## EXTRACTED INFORMATION
=== Section Start ===
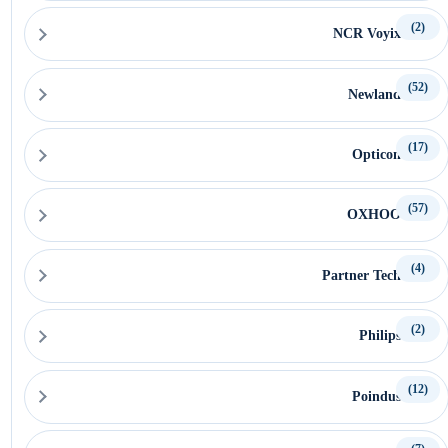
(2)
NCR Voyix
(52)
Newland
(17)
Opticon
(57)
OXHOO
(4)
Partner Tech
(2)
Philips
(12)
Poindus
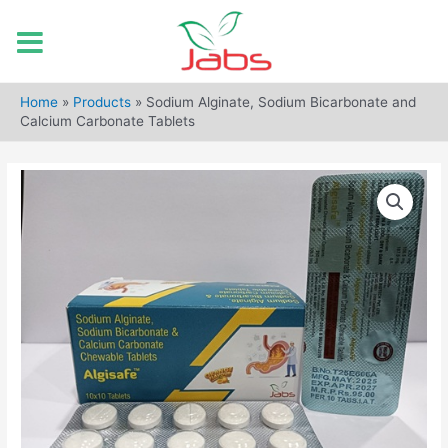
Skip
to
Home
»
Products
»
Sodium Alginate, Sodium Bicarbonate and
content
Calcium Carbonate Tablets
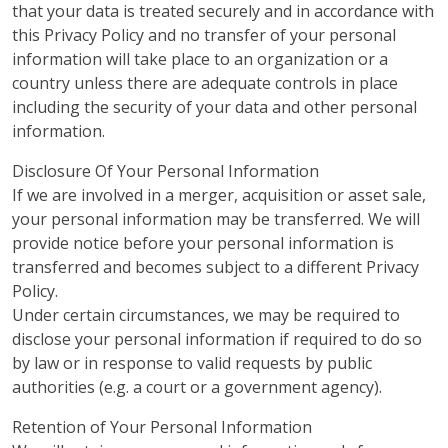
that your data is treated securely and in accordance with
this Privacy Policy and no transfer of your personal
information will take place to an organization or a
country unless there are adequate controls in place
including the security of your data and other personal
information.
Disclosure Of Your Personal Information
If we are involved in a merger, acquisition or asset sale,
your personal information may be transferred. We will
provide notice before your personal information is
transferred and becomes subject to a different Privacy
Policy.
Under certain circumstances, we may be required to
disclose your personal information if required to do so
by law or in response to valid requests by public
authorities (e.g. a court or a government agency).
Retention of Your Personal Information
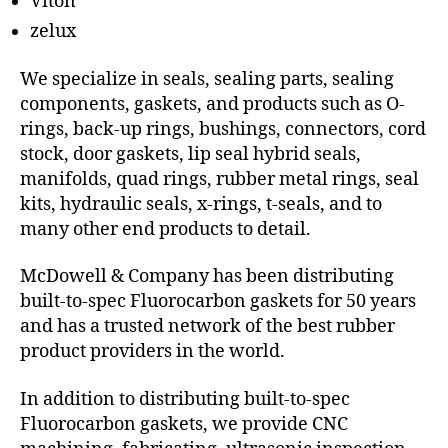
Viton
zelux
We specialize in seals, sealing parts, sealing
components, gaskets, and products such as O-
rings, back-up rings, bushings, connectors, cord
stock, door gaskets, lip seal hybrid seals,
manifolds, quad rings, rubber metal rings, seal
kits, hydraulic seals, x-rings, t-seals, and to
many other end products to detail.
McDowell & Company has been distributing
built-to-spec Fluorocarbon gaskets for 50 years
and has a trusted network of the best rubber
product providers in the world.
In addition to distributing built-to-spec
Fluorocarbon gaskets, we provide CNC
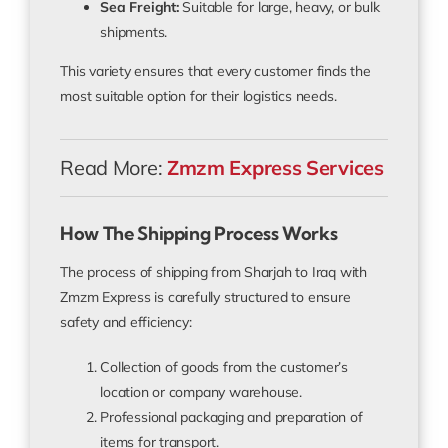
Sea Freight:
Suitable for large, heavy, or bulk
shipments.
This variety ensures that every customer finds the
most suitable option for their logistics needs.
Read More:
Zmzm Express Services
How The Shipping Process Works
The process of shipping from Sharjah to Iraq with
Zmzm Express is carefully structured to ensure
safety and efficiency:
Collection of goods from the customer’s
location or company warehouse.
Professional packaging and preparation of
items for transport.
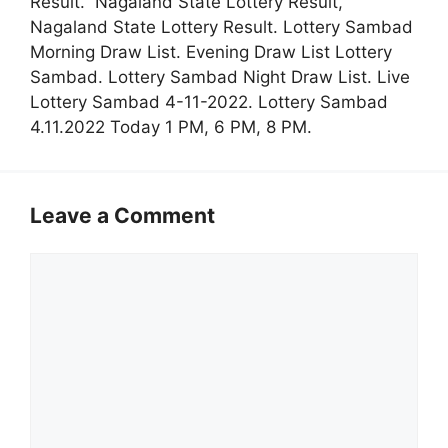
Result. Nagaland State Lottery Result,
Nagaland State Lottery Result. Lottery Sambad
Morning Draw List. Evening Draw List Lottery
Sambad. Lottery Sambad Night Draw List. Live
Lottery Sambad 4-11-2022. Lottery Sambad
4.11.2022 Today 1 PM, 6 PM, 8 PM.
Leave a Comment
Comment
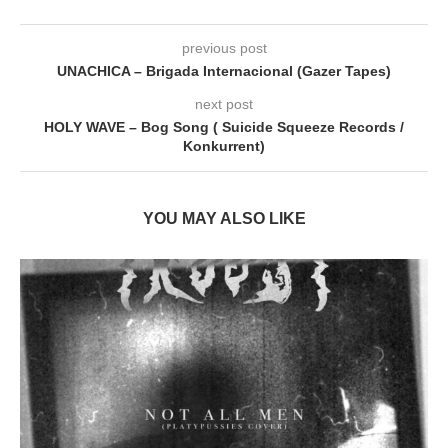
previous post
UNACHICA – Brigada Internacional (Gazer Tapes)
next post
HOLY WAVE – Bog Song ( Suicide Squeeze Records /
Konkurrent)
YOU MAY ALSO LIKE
=== Section End ===
=== Section Start ===
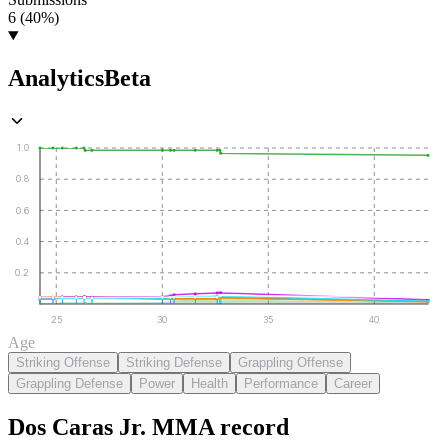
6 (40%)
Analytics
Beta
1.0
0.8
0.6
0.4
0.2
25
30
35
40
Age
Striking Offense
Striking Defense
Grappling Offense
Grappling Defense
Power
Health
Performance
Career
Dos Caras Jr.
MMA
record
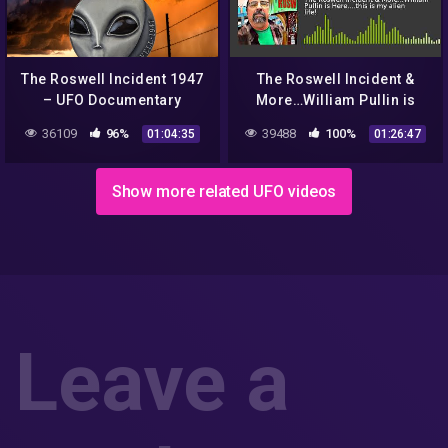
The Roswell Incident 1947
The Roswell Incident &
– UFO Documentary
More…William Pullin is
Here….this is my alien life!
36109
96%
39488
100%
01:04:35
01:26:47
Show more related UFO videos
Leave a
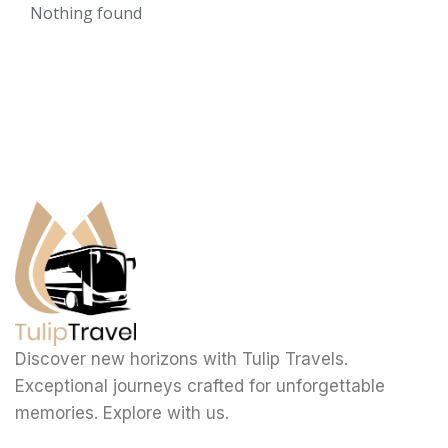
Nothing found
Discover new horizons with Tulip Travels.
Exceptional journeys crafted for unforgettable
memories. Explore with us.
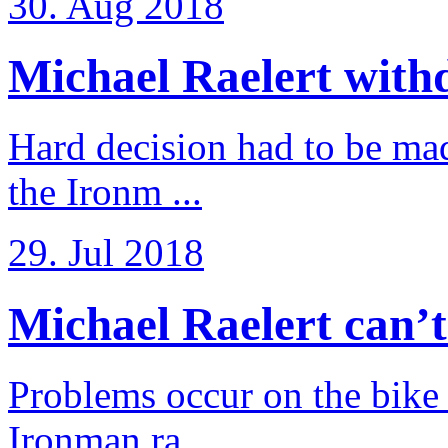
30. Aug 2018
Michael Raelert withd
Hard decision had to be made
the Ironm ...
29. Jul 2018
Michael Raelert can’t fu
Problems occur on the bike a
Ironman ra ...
=== Section End ===
## AIM OF THE TASK
Show me every line of the entries above that holds "Roswell".

## ANSWER TO THE EXERCISE
The Roswell Incident 1947
The Roswell Incident &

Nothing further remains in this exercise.